Out with some colleagues I don’t see very often. It’s good to discuss our frustrations outside the perimeters that create them.
For friends who keep posting long after I’ve both forgotten to post and forgotten we had a blog. What a crazy year it’s been. Mostly good, but crazy.
Grateful today for warm weather. 70s! Windows open!
For a second set of bookcases to paint.
For the beer in the fridge.
For the mid-level tolerance for crazy.
For feeling much better than yesterday.
For the free gym that won’t condemn me if I don’t make it in tonight, and the liberation from 40 Thanksgiving break papers.
(I’m borrowing Julia’s shorthand)
Running, without hitting the black ice or the internal wall. Unexpected family time yesterday that was sweet.
It’s a funny thing, when a person feels the itch to stop posting. I’m not sure what it is. Something about the habit of it became feeling like I had to–rather than I ought, for me–and so I stopped. But with Thanksgiving yesterday, today feels like a good time to return.

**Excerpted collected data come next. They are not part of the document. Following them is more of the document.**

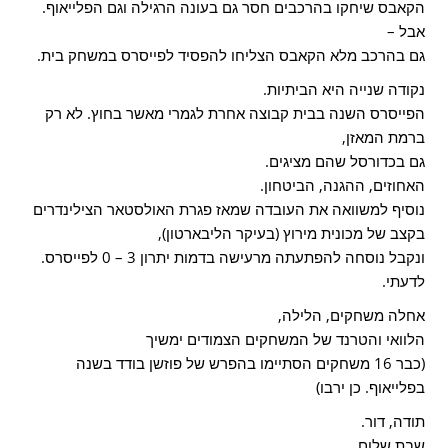
הקאבס שיחקו בהרכבים חסר גם בעונה הרגילה וגם הפלייאוף.
אבל –
גם בהרכב מלא הקאבס הצליחו להפסיד לפייסרס במשחק בית.
נקודה שנייה היא הביתיות.
הפייסרס השנה בבית קבוצה אחרת לגמרי מאשר בחוץ. לא רק
ברמת המאזן,
גם בכדורסל שהם מציגים.
האחוזים, ההגנה, הביטחון.
נוסיף למשוואה את העובדה שמאז פגרת האולסטאר הצילינדרים
בקצב של מכונית מירוץ (בעיקר הליבארטון),
ונקבל נוסחה להפתעתה מרעישה בדמות יתרון 3 – 0 לפייסרס.
לדעתי.
אחלה משחקים, הלילה,
הלוואי והטרנד של המשחקים הצמודים ימשיך
(כבר 16 משחקים הסתיימו בהפרש של פוזשן בודד בשנה
בפלייאוף. כן ירבו)
תודה, דור.
שבת שלום,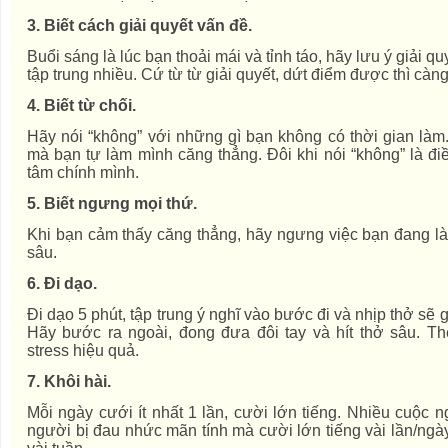
3. Biết cách giải quyết vấn đề.
Buổi sáng là lúc bạn thoải mái và tỉnh táo, hãy lưu ý giải q
tập trung nhiều. Cứ từ từ giải quyết, dứt điểm được thì càng 
4. Biết từ chối.
Hãy nói “không” với những gì bạn không có thời gian là
mà bạn tự làm mình căng thẳng. Đôi khi nói “không” là đ
tâm chính mình.
5. Biết ngưng mọi thứ.
Khi bạn cảm thấy căng thẳng, hãy ngưng việc bạn đang là
sâu.
6. Đi dạo.
Đi dạo 5 phút, tập trung ý nghĩ vào bước đi và nhịp thở sẽ 
Hãy bước ra ngoài, đong đưa đôi tay và hít thở sâu. T
stress hiệu quả.
7. Khôi hài.
Mỗi ngày cưới ít nhất 1 lần, cười lớn tiếng. Nhiều cuộc
người bị đau nhức mãn tính mà cười lớn tiếng vài lần/ng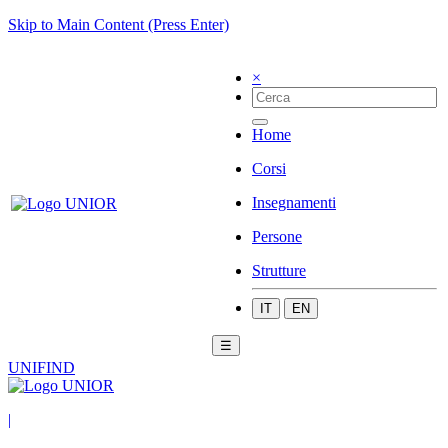
Skip to Main Content (Press Enter)
×
Home
Corsi
Insegnamenti
Persone
Strutture
IT
EN
☰
UNIFIND
|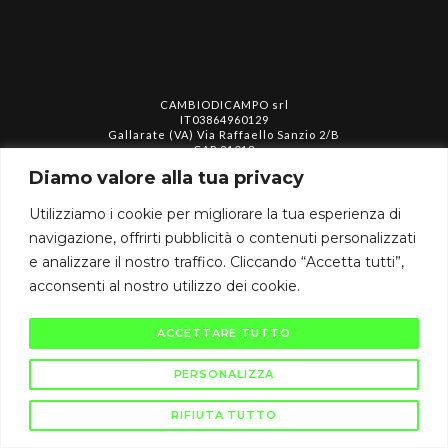
CAMBIODICAMPO srl
IT03864960129
Gallarate (VA) Via Raffaello Sanzio 2/B
CAP 21013
info@cambiodicampo.com
Diamo valore alla tua privacy
Utilizziamo i cookie per migliorare la tua esperienza di
assistenza@cambiodicampo.com
navigazione, offrirti pubblicità o contenuti personalizzati
e analizzare il nostro traffico. Cliccando “Accetta tutti”,
acconsenti al nostro utilizzo dei cookie.
ACCETTARE TUTTO
Privacy policy
Termini e condizioni
Cookie policy
PERSONALIZZA
RIFIUTA TUTTO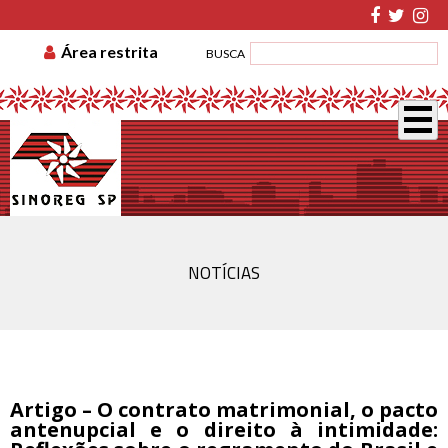
TABELA DE CUSTAS
ASSOCIE-SE
GUIA DE
Área restrita
BUSCA
RECOLHIMENTO
DISSÍDIO COLETIVO
NOTÍCIAS
Artigo – O contrato matrimonial, o pacto
antenupcial e o direito à intimidade: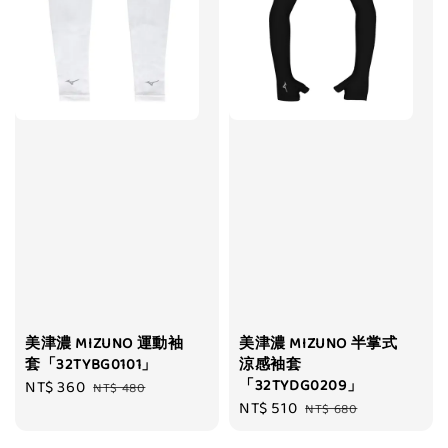
美津濃 MIZUNO 運動袖
美津濃 MIZUNO 半掌式
套「32TYBG0101」
涼感袖套
「32TYDG0209」
Sale
NT$ 360
Regular
NT$ 480
Sale
NT$ 510
Regular
price
price
NT$ 680
price
price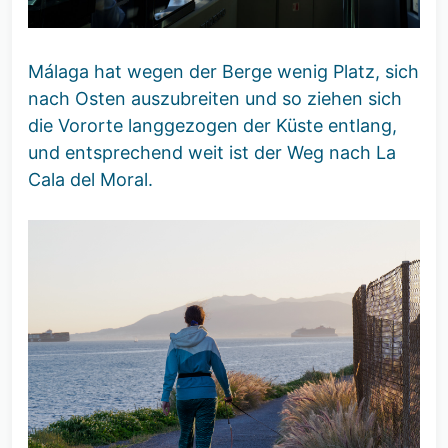
Málaga hat wegen der Berge wenig Platz, sich
nach Osten auszubreiten und so ziehen sich
die Vororte langgezogen der Küste entlang,
und entsprechend weit ist der Weg nach La
Cala del Moral.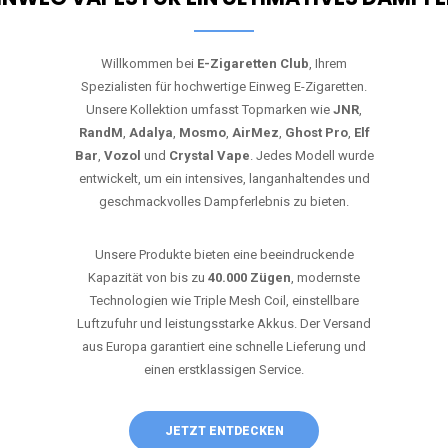
Willkommen bei
E-Zigaretten Club
, Ihrem
Spezialisten für hochwertige Einweg E-Zigaretten.
Unsere Kollektion umfasst Topmarken wie
JNR
,
RandM
,
Adalya
,
Mosmo
,
AirMez
,
Ghost Pro
,
Elf
Bar
,
Vozol
und
Crystal Vape
. Jedes Modell wurde
entwickelt, um ein intensives, langanhaltendes und
geschmackvolles Dampferlebnis zu bieten.
Unsere Produkte bieten eine beeindruckende
Kapazität von bis zu
40.000 Zügen
, modernste
Technologien wie Triple Mesh Coil, einstellbare
Luftzufuhr und leistungsstarke Akkus. Der Versand
aus Europa garantiert eine schnelle Lieferung und
einen erstklassigen Service.
JETZT ENTDECKEN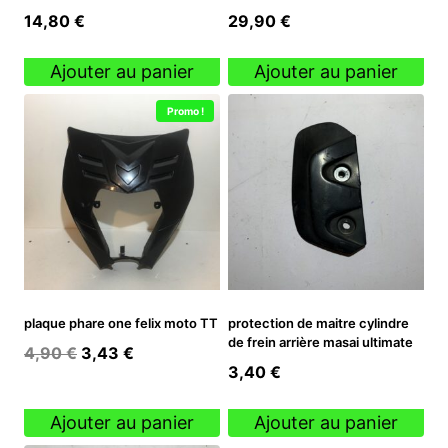
14,80
€
29,90
€
Ajouter au panier
Ajouter au panier
Promo !
plaque phare one felix moto TT
protection de maitre cylindre
de frein arrière masai ultimate
Le
Le
4,90
€
3,43
€
3,40
€
prix
prix
initial
actuel
Ajouter au panier
Ajouter au panier
était :
est :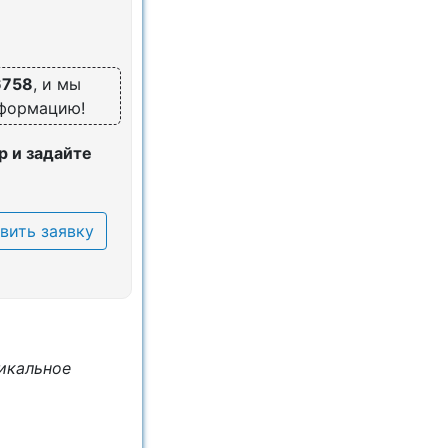
6758
, и мы
нформацию!
 и задайте
вить заявку
икальное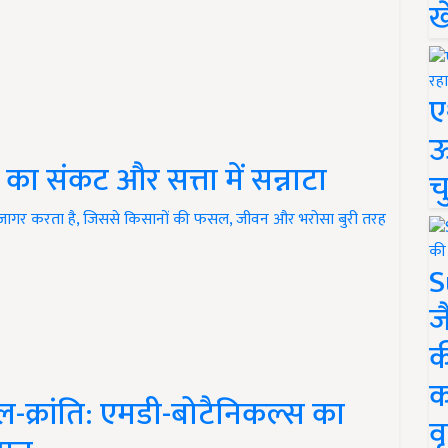
ख
ए
ऊ
 संकट और सत्ता में सन्नाटा
च
ागर करता है, जिससे किसानों की फसल, जीवन और भरोसा बुरी तरह
S
ज
क
क
ल-क्रांति: एमडी-बोटैनिकल्स का
वृ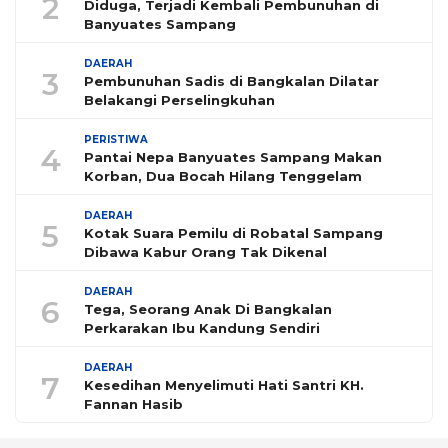
2
Diduga, Terjadi Kembali Pembunuhan di
Banyuates Sampang
DAERAH
3
Pembunuhan Sadis di Bangkalan Dilatar
Belakangi Perselingkuhan
PERISTIWA
4
Pantai Nepa Banyuates Sampang Makan
Korban, Dua Bocah Hilang Tenggelam
DAERAH
5
Kotak Suara Pemilu di Robatal Sampang
Dibawa Kabur Orang Tak Dikenal
DAERAH
6
Tega, Seorang Anak Di Bangkalan
Perkarakan Ibu Kandung Sendiri
DAERAH
7
Kesedihan Menyelimuti Hati Santri KH.
Fannan Hasib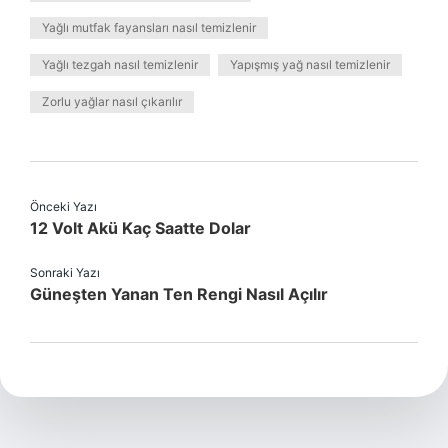
Yağlı mutfak fayansları nasıl temizlenir
Yağlı tezgah nasıl temizlenir
Yapışmış yağ nasıl temizlenir
Zorlu yağlar nasıl çıkarılır
Önceki Yazı
12 Volt Akü Kaç Saatte Dolar
Sonraki Yazı
Güneşten Yanan Ten Rengi Nasıl Açılır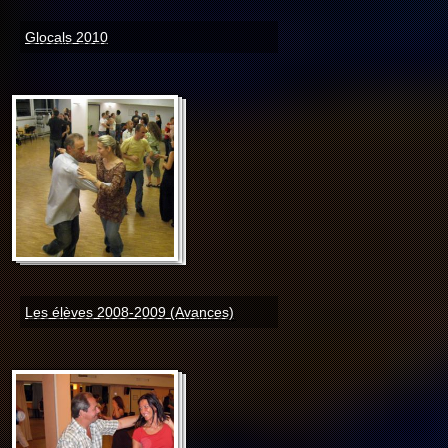
Glocals 2010
Les élèves 2008-2009 (Avances)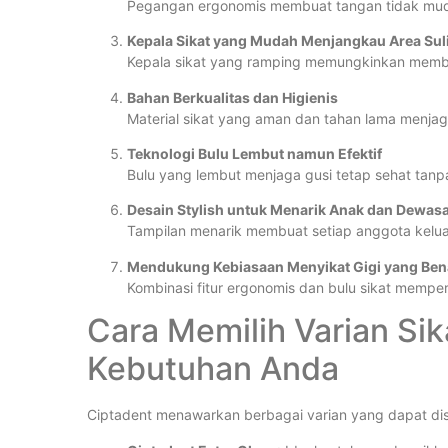
Pegangan ergonomis membuat tangan tidak mudah 
Kepala Sikat yang Mudah Menjangkau Area Suli
Kepala sikat yang ramping memungkinkan member
Bahan Berkualitas dan Higienis
Material sikat yang aman dan tahan lama menjag
Teknologi Bulu Lembut namun Efektif
Bulu yang lembut menjaga gusi tetap sehat ta
Desain Stylish untuk Menarik Anak dan Dewas
Tampilan menarik membuat setiap anggota kelua
Mendukung Kebiasaan Menyikat Gigi yang Ben
Kombinasi fitur ergonomis dan bulu sikat mempe
Cara Memilih Varian Sik
Kebutuhan Anda
Ciptadent menawarkan berbagai varian yang dapat di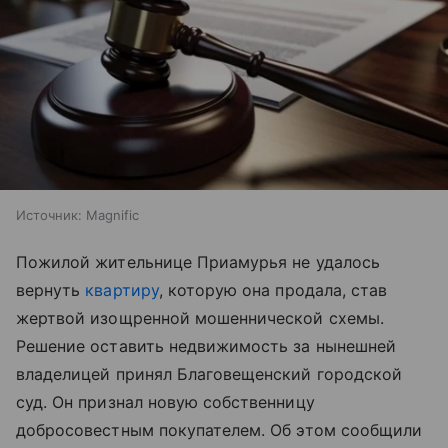
Источник:
Magnific
Пожилой жительнице Приамурья не удалось
вернуть
квартиру
, которую она продала, став
жертвой изощренной мошеннической схемы.
Решение оставить недвижимость за нынешней
владелицей принял Благовещенский городской
суд. Он признал новую собственницу
добросовестным покупателем. Об этом сообщили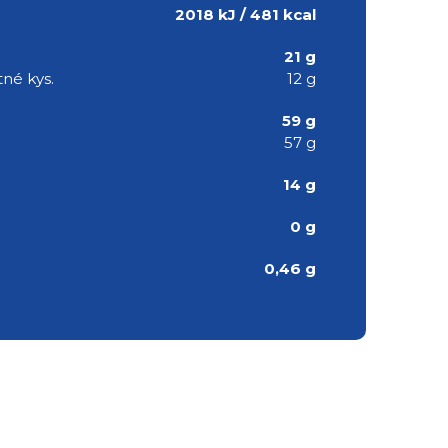
2018 kJ / 481 kcal
21 g
né kys.
12 g
59 g
57 g
14 g
0 g
0,46 g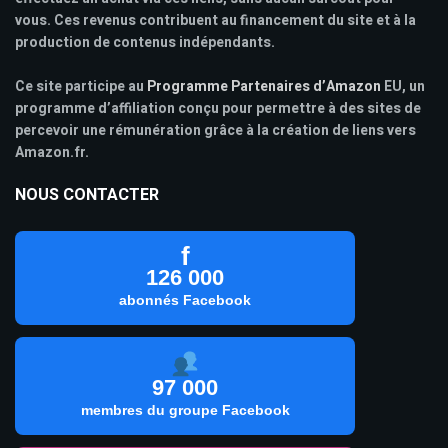
vous. Ces revenus contribuent au financement du site et à la
production de contenus indépendants.
Ce site participe au
Programme Partenaires d’Amazon
EU, un
programme d’affiliation conçu pour permettre à des sites de
percevoir une rémunération grâce à la création de liens vers
Amazon.fr.
NOUS CONTACTER
f
126 000
abonnés Facebook
97 000
membres du groupe Facebook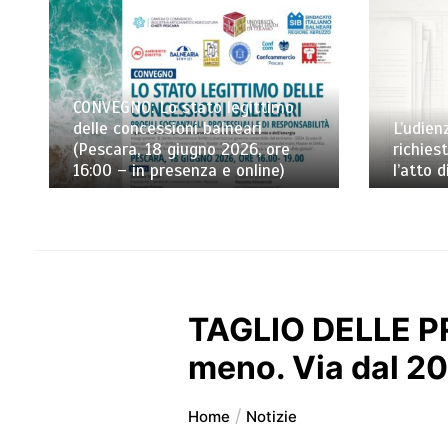
CONVEGNO: Lo stato legittimo
delle concessioni balneari
L’udien
(Pescara, 18 giugno 2026, ore
richies
16:00 – in presenza e online)
l’atto 
TAGLIO DELLE PRO
meno. Via dal 2
Home
Notizie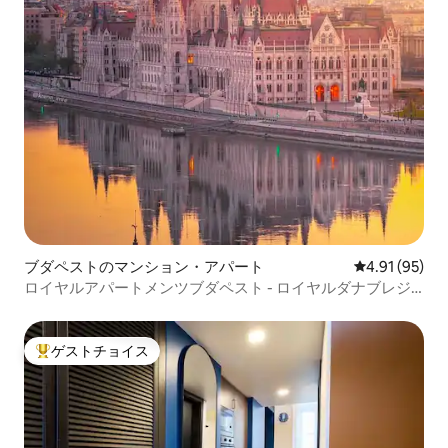
ブダペストのマンション・アパート
レビュー95件
4.91 (95)
ロイヤルアパートメンツブダペスト - ロイヤルダナブレジ
デンス
ゲストチョイス
大好評のゲストチョイスです。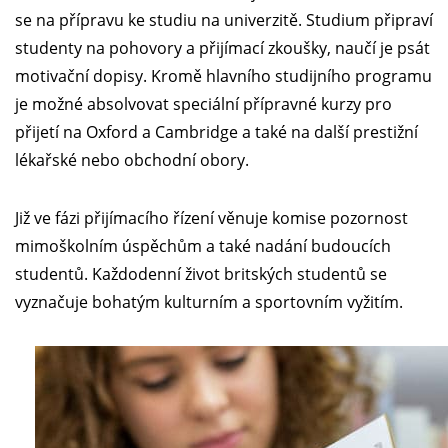
se na přípravu ke studiu na univerzitě. Studium připraví
studenty na pohovory a přijímací zkoušky, naučí je psát
motivační dopisy. Kromě hlavního studijního programu
je možné absolvovat speciální přípravné kurzy pro
přijetí na Oxford a Cambridge a také na další prestižní
lékařské nebo obchodní obory.
Již ve fázi přijímacího řízení věnuje komise pozornost
mimoškolním úspěchům a také nadání budoucích
studentů. Každodenní život britských studentů se
vyznačuje bohatým kulturním a sportovním vyžitím.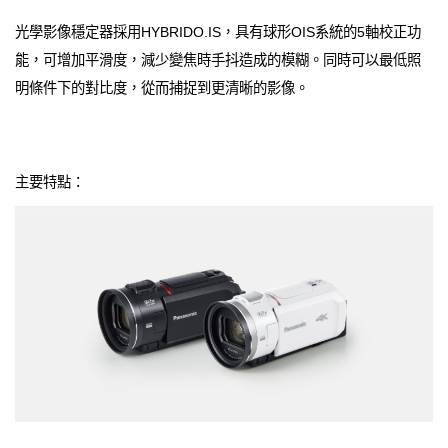
光學影像穩定器採用HYBRIDO.IS，具有球形OIS系統的5軸校正功
能，可增加平滑度，減少變焦時手抖造成的模糊。同時可以最低照
明條件下的對比度，從而捕捉到更清晰的影像。
主要特點：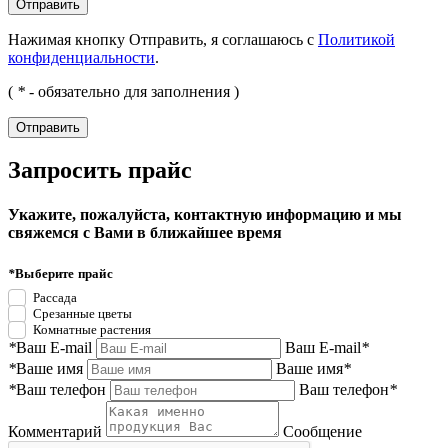
Нажимая кнопку Отправить, я соглашаюсь с
Политикой
конфиденциальности
.
(
*
- обязательно для заполнения )
Запросить прайс
Укажите, пожалуйста, контактную информацию и мы
свяжемся с Вами в ближайшее время
*
Выберите прайс
Рассада
Срезанные цветы
Комнатные растения
*
Ваш E-mail
Ваш E-mail
*
*
Ваше имя
Ваше имя
*
*
Ваш телефон
Ваш телефон
*
Комментарий
Сообщение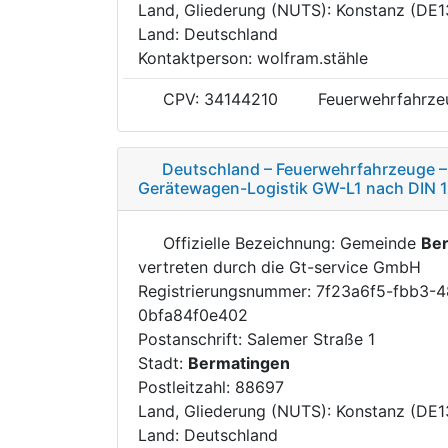
Land, Gliederung (NUTS): Konstanz (DE1
Land: Deutschland
Kontaktperson: wolfram.stähle
CPV: 34144210
Feuerwehrfahrze
Deutschland – Feuerwehrfahrzeuge 
Gerätewagen-Logistik GW-L1 nach DIN 
Offizielle Bezeichnung: Gemeinde
Be
vertreten durch die Gt-service GmbH
Registrierungsnummer: 7f23a6f5-fbb3-
0bfa84f0e402
Postanschrift: Salemer Straße 1
Stadt:
Bermatingen
Postleitzahl: 88697
Land, Gliederung (NUTS): Konstanz (DE1
Land: Deutschland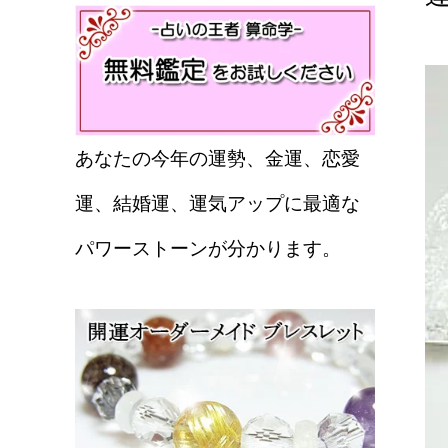
あなたの今年の運勢、金運、恋愛
運、結婚運、運気アップに最適な
パワーストーンが分かります。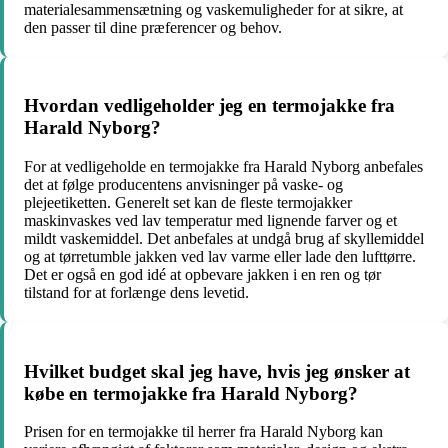
materialesammensætning og vaskemuligheder for at sikre, at
den passer til dine præferencer og behov.
Hvordan vedligeholder jeg en termojakke fra
Harald Nyborg?
For at vedligeholde en termojakke fra Harald Nyborg anbefales
det at følge producentens anvisninger på vaske- og
plejeetiketten. Generelt set kan de fleste termojakker
maskinvaskes ved lav temperatur med lignende farver og et
mildt vaskemiddel. Det anbefales at undgå brug af skyllemiddel
og at tørretumble jakken ved lav varme eller lade den lufttørre.
Det er også en god idé at opbevare jakken i en ren og tør
tilstand for at forlænge dens levetid.
Hvilket budget skal jeg have, hvis jeg ønsker at
købe en termojakke fra Harald Nyborg?
Prisen for en termojakke til herrer fra Harald Nyborg kan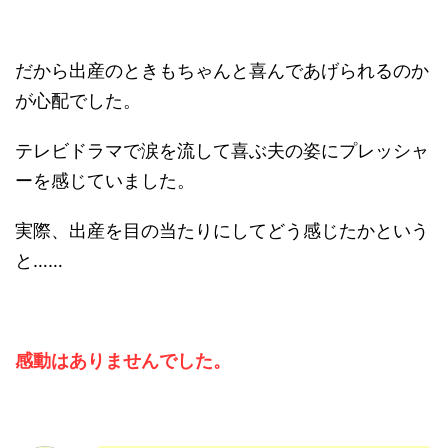
だから出産のときもちゃんと喜んであげられるのか
が心配でした。
テレビドラマで涙を流して喜ぶ夫の姿にプレッシャ
ーを感じていました。
実際、出産を目の当たりにしてどう感じたかという
と……
感動はありませんでした。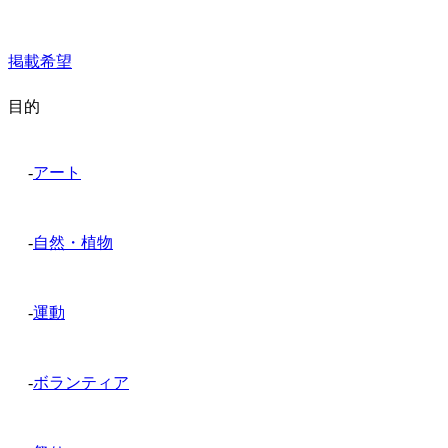
掲載希望
目的
-
アート
-
自然・植物
-
運動
-
ボランティア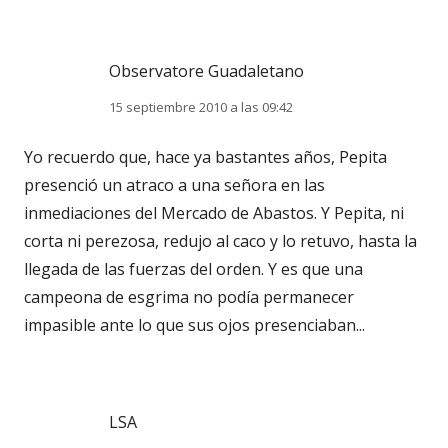
Observatore Guadaletano
15 septiembre 2010 a las 09:42
Yo recuerdo que, hace ya bastantes años, Pepita
presenció un atraco a una señora en las
inmediaciones del Mercado de Abastos. Y Pepita, ni
corta ni perezosa, redujo al caco y lo retuvo, hasta la
llegada de las fuerzas del orden. Y es que una
campeona de esgrima no podía permanecer
impasible ante lo que sus ojos presenciaban...
LSA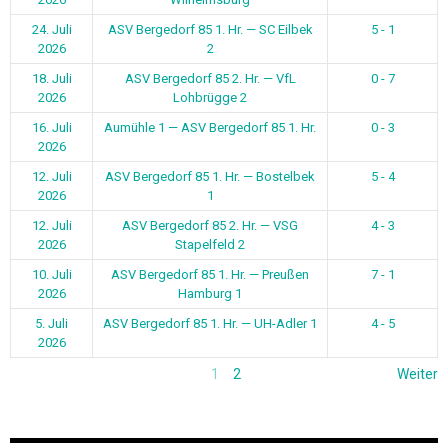
24. Juli
ASV Bergedorf 85 1. Hr. — SC Eilbek
5 - 1
2026
2
18. Juli
ASV Bergedorf 85 2. Hr. — VfL
0 - 7
2026
Lohbrügge 2
16. Juli
Aumühle 1 — ASV Bergedorf 85 1. Hr.
0 - 3
2026
12. Juli
ASV Bergedorf 85 1. Hr. — Bostelbek
5 - 4
2026
1
12. Juli
ASV Bergedorf 85 2. Hr. — VSG
4 - 3
2026
Stapelfeld 2
10. Juli
ASV Bergedorf 85 1. Hr. — Preußen
7 - 1
2026
Hamburg 1
5. Juli
ASV Bergedorf 85 1. Hr. — UH-Adler 1
4 - 5
2026
1
2
Weiter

For friends who don’t judge in the meantime; for getting through the first tenure hoop; for snuggly kitties; for two really awesome sections of the plain old US history survey this term; for families; for wisdom.
For work from home days and presidential fortitude.
Now that’s something I never thought I’d say.
Today’s been a weird day. It’s been a weird week. And while I did scarf down a donut today that I wasn’t actually hungry for, I’m glad I haven’t made a habit of feeding my angst lately (I did, for a long time). And I’m thankful I no longer need to look at moments like this donut as personality flaws. It was good. Done.
Lunch with friends and their baby, who isn’t really a baby anymore. He walks! He talks! Who knew!